Nickel oxide (NiO_x) has exhibited great potential as an inorganic hole transport layer (HTL) in perovskite solar cells (PSCs) due to its wide optical bandgap and superior stability. In this study, we have modulated the Ni²⁺ vacancies in NiO_x film by controlling deposition temperature in a hot-casting process, resulting the change of coordination structure and charge state of NiO_x. Moreover, the change of the HOMO level of NiO_x makes it more compatible with perovskite to decrease energy losses and enhance hole carrier injection efficiency. Besides, the defect modulation in the electronic structure of NiO_x is beneficial for increasing the electrical conductivity and mobility, which are considered to achieve the balance of charge carrier transport and avoid charge accumulation at the interface between perovskite and HTL effectively. Both experimental analyses and theoretical calculations reveal the increase of nickel vacancy defects change the electronic structure of NiO_x by increasing the ratio of Ni³⁺/Ni²⁺ and improving the p-type characteristics. Accordingly, an optimal deposition temperature at 120°C enabled a 36.24% improvement in the power conversion efficiency compared to that deposited at room temperature (25°C). Therefore, this work provides a facile method to manipulate the electronic structure of NiO_x to improve the charge carrier transport and photovoltaic performance of related PSCs.
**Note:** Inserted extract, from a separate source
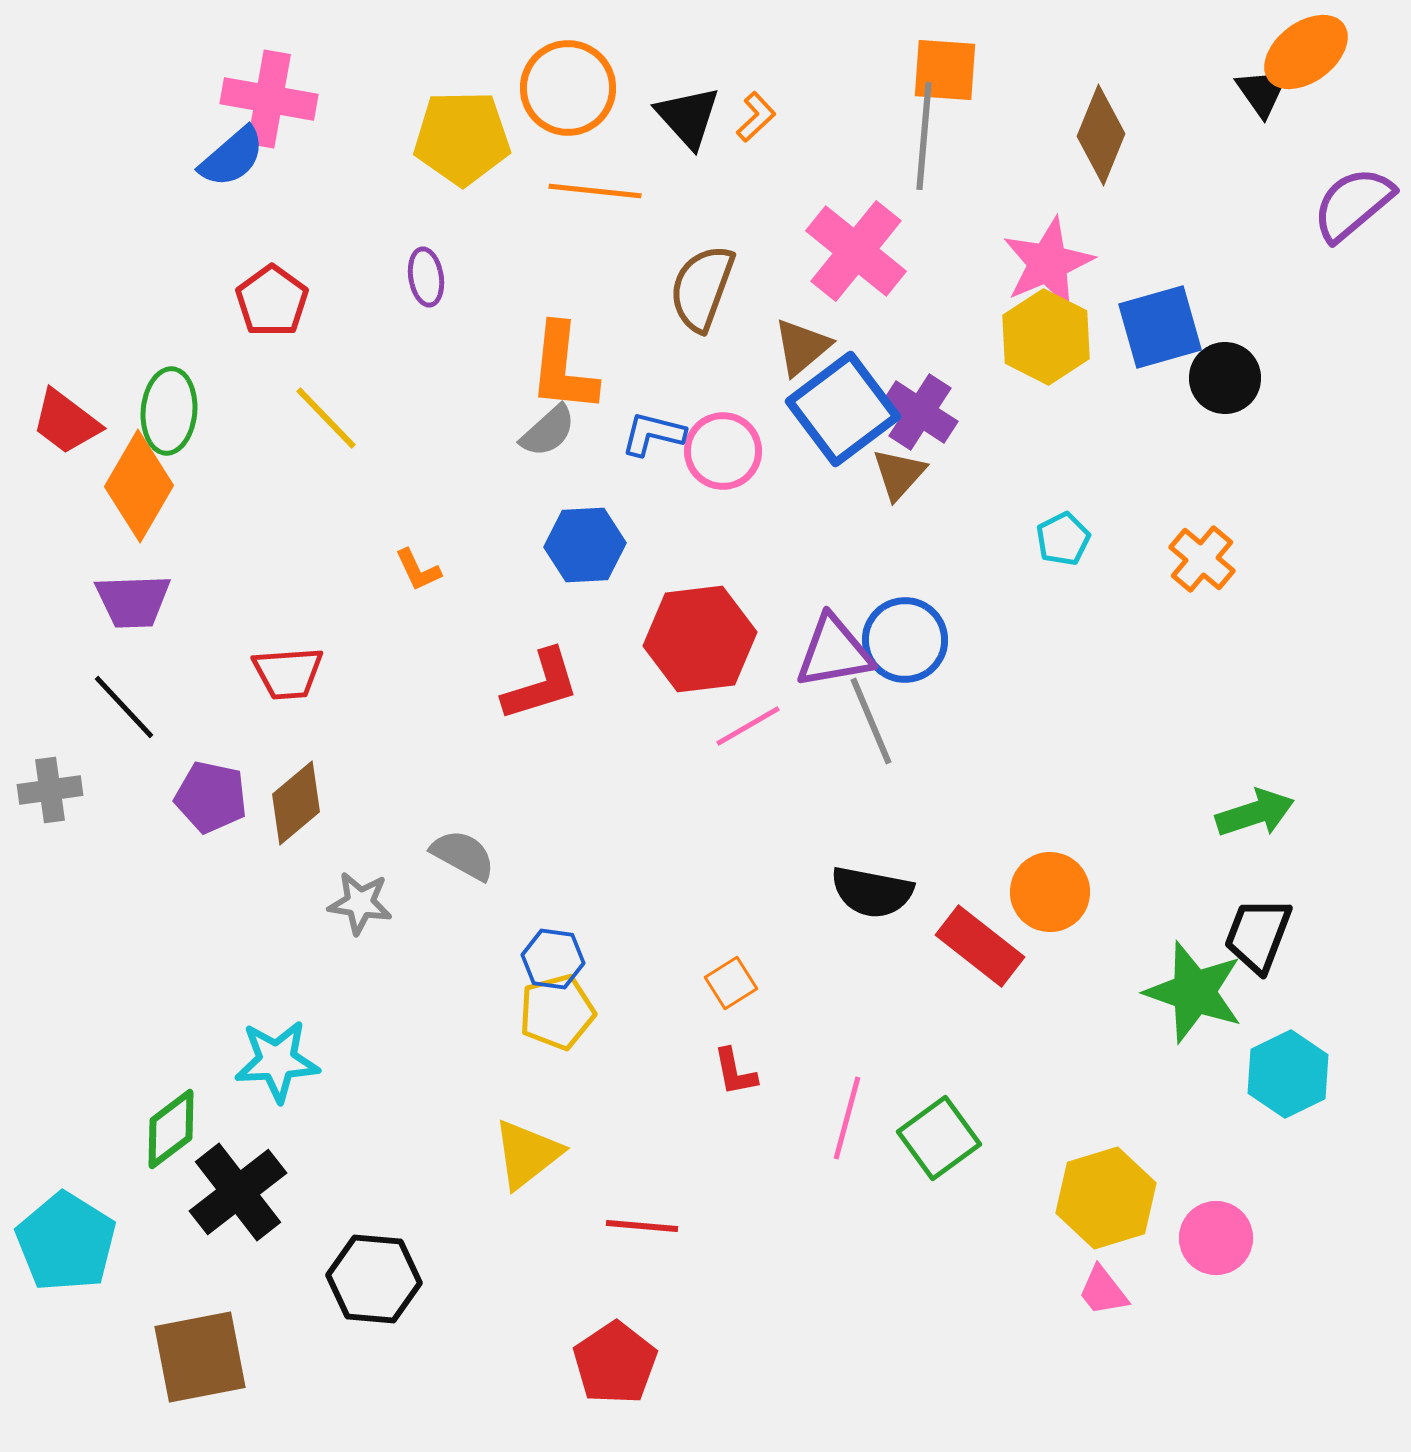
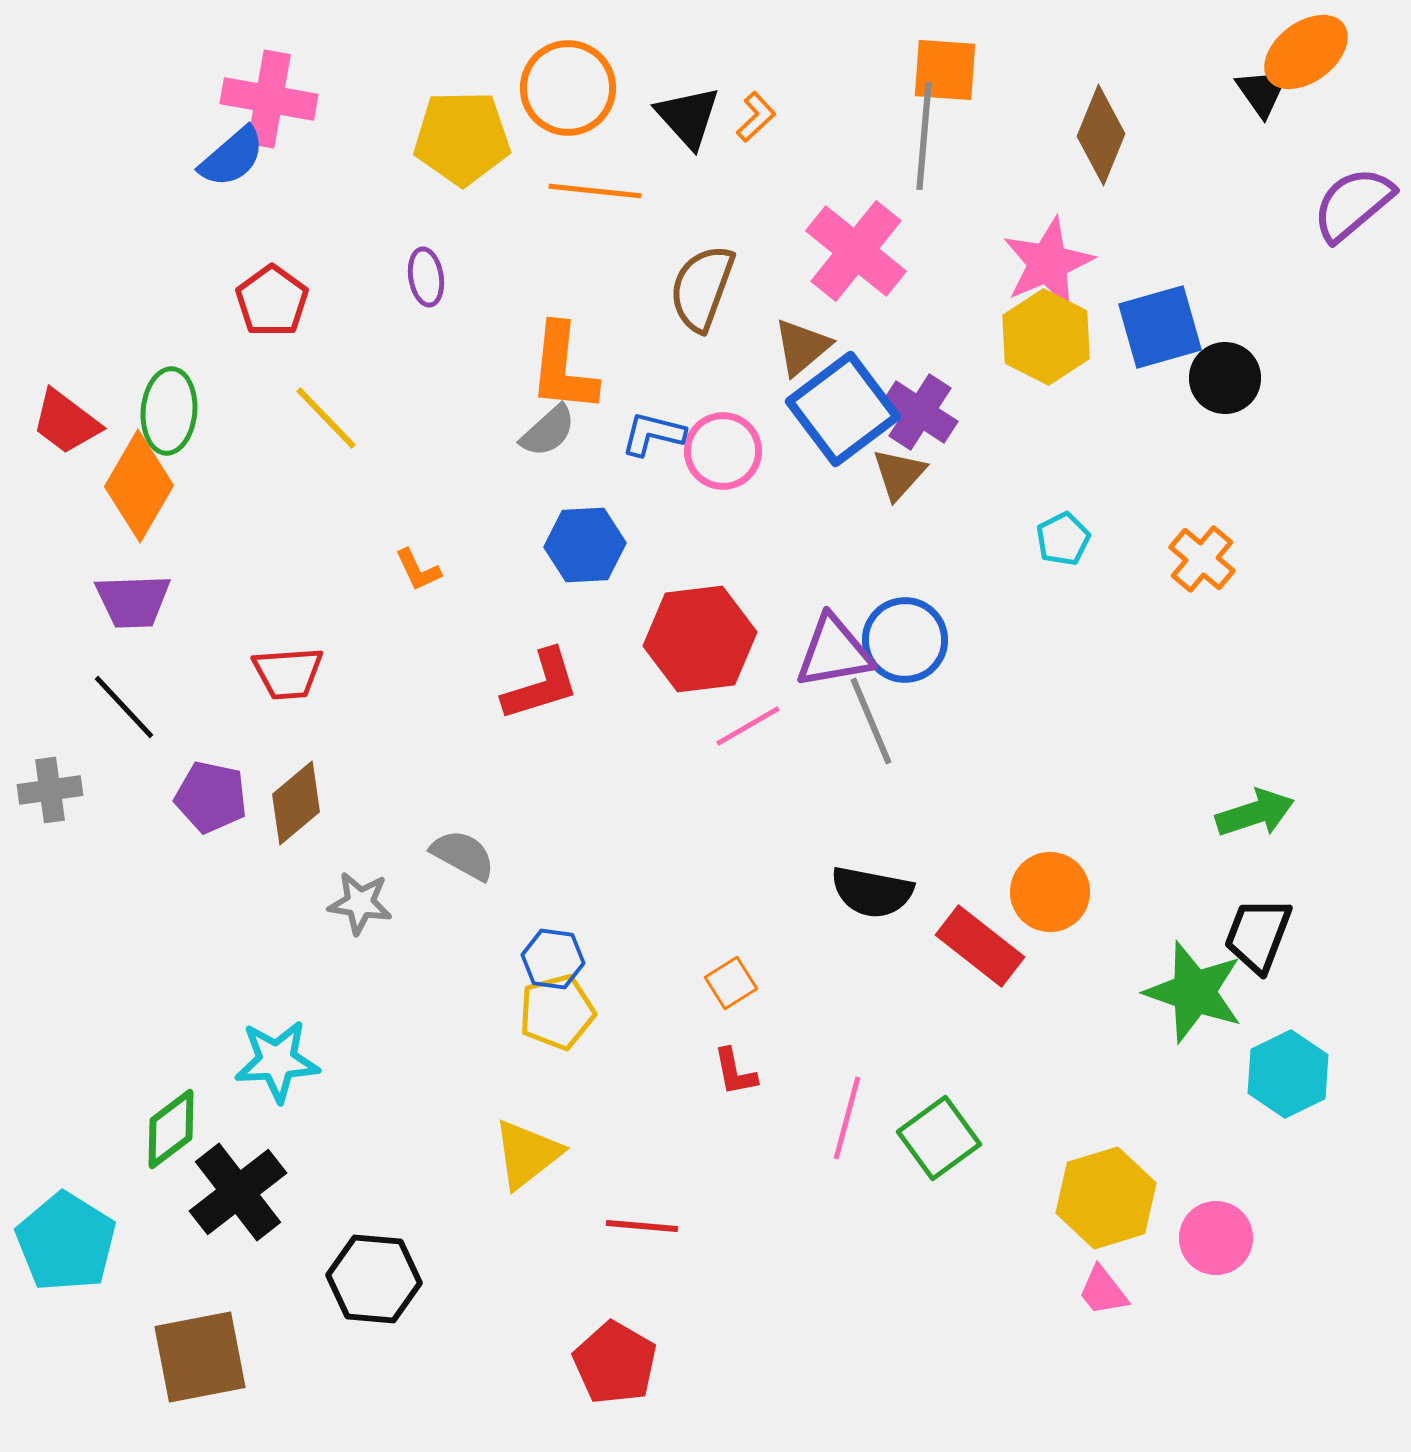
red pentagon at (615, 1363): rotated 8 degrees counterclockwise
氧化镍（NiO _x）具有宽的光学带隙和出色的稳定性，因此在钙钛矿型太阳能电池（PSC）中作为无机空穴传输层（HTL）具有巨大的潜力。在这项研究中，我们通过控制热浇铸过程中的沉积温度来调制NiO _x膜中的Ni ²⁺空位，从而改变了NiO _x的配位结构和电荷状态。而且，NiO _x的HOMO能级的变化使其与钙钛矿更加相容，从而减少了能量损失并提高了空穴载流子注入效率。此外，NiO _x电子结构中的缺陷调制有利于提高电导率和迁移率，这被认为可以实现电荷载流子传输的平衡并有效避免钙钛矿与HTL之间界面处的电荷积聚。实验分析和理论计算均表明，通过增加Ni ³⁺ / Ni ²⁺的比例和改善p型特性，镍空位缺陷的增加改变了NiO _x的电子结构。因此，最佳沉积温度为120°C可使功率转换效率比在室温下沉积的功率转换效率高36.24％（25°C）。因此，这项工作提供了一种简便的方法来操纵NiO _x的电子结构，以改善相关PSC的电荷载流子传输和光伏性能。